Land Trust Names McLeod Executive Director
Originally published in the Harpswell Anchor.
Julia McLeod was confirmed as executive director of the Harpswell Heritage Land Trust by a unanimous vote of the organization’s Board of Trustees on Tuesday, Aug. 16. McLeod had been serving as the Land Trust’s acting executive director since February, during a transition period following the retirement of HHLT’s former executive director, Reed Coles. The new position is effective immediately.
McLeod, a Maine native and graduate of the College of the Atlantic, came to the Land Trust in 2012 after working in journalism, natural resource management and education. At HHLT, she created the position of outreach coordinator and then outreach director, overseeing community activities that include nature walks, historical programs and the popular Nature Day Camp, which has expanded each year under her guidance. This summer, the weeklong outdoor sessions for children ages 4-12 have served 166 campers.

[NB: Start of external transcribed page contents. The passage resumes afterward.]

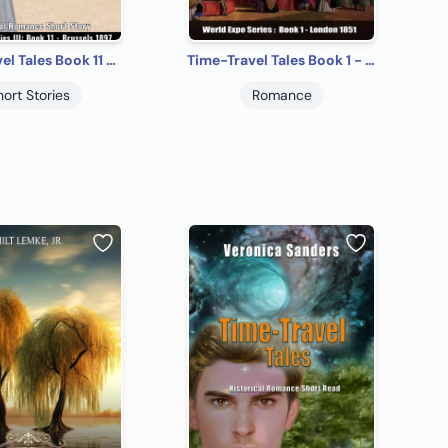
Time-Travel Tales Book 11 - Brussels 1897: Historical Romance Short Story
Time-Travel Tales Book 1 - London 1851: Historical Romance Short Story
hort Stories
Romance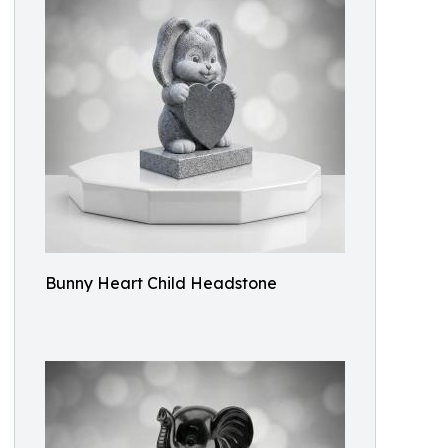
Bunny Heart Child Headstone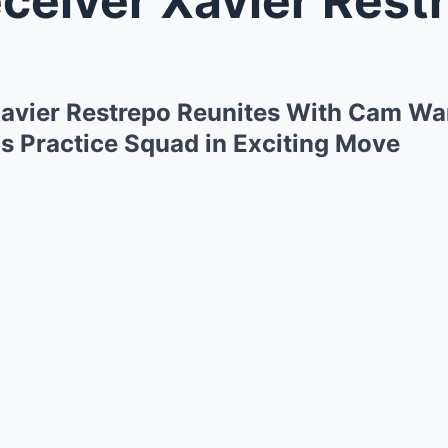
avier Restrepo Reunites With Cam War
s Practice Squad in Exciting Move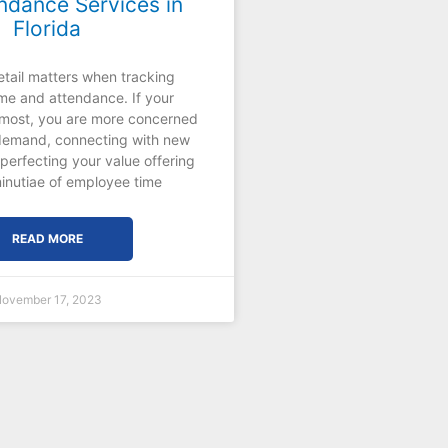
ndance Services in
Florida
etail matters when tracking
me and attendance. If your
e most, you are more concerned
demand, connecting with new
perfecting your value offering
inutiae of employee time
READ MORE
ovember 17, 2023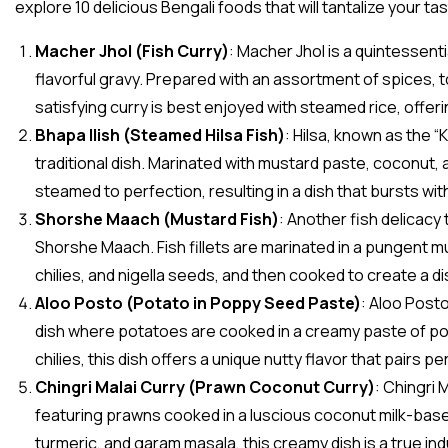
explore 10 delicious Bengali foods that will tantalize your ta
Macher Jhol (Fish Curry)
: Macher Jhol is a quintessenti
flavorful gravy. Prepared with an assortment of spices, t
satisfying curry is best enjoyed with steamed rice, offer
Bhapa Ilish (Steamed Hilsa Fish)
: Hilsa, known as the “
traditional dish. Marinated with mustard paste, coconut, an
steamed to perfection, resulting in a dish that bursts wit
Shorshe Maach (Mustard Fish)
: Another fish delicacy 
Shorshe Maach. Fish fillets are marinated in a pungent m
chilies, and nigella seeds, and then cooked to create a di
Aloo Posto (Potato in Poppy Seed Paste)
: Aloo Posto
dish where potatoes are cooked in a creamy paste of p
chilies, this dish offers a unique nutty flavor that pairs p
Chingri Malai Curry (Prawn Coconut Curry)
: Chingri 
featuring prawns cooked in a luscious coconut milk-base
turmeric, and garam masala, this creamy dish is a true in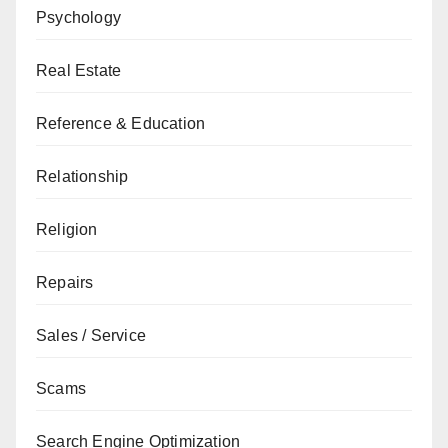
Psychology
Real Estate
Reference & Education
Relationship
Religion
Repairs
Sales / Service
Scams
Search Engine Optimization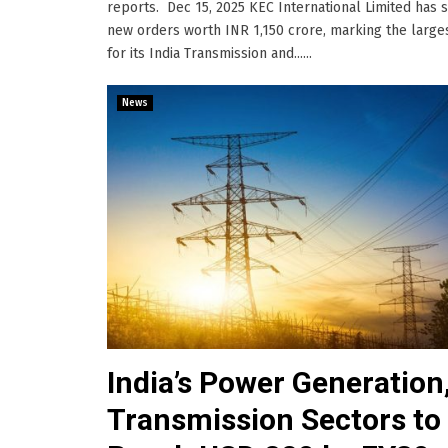
reports. Dec 15, 2025 KEC International Limited has 
new orders worth INR 1,150 crore, marking the large
for its India Transmission and......
News
India’s Power Generation
Transmission Sectors to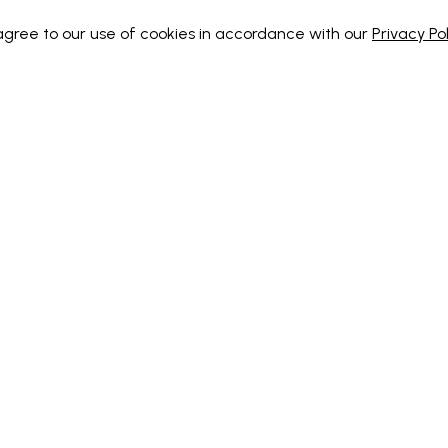
 agree to our use of cookies in accordance with our
Privacy Pol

Wendy Batson, president of HHLT’s 15-member volunteer board, described the transition process as “an exciting period of continued growth, which confirmed the board’s enthusiasm about Julia becoming HHLT’s next executive director.” She added: “Reed Coles has passed the torch to the next generation of leadership, and the board looks forward to years of productive work with Julia and the staff.”
McLeod said she is excited about her new role and the future of HHLT. “Protecting Maine’s incredible natural beauty and providing access to the outdoors is, and always has been, near and dear to my heart,” she said. “I’m eager to see what HHLT and our partners, volunteers, donors and trustees can continue to achieve together.”
The last 24 months have been particularly busy for HHLT. It acquired an iconic property at Strawberry Creek, across from the Harpswell Town Office. More recently, a generous arrangement with the Tondreau family, along with private donations and a significant grant from Land for Maine’s Future, has resulted in the pending purchase and preservation of 57 acres on Quahog Bay.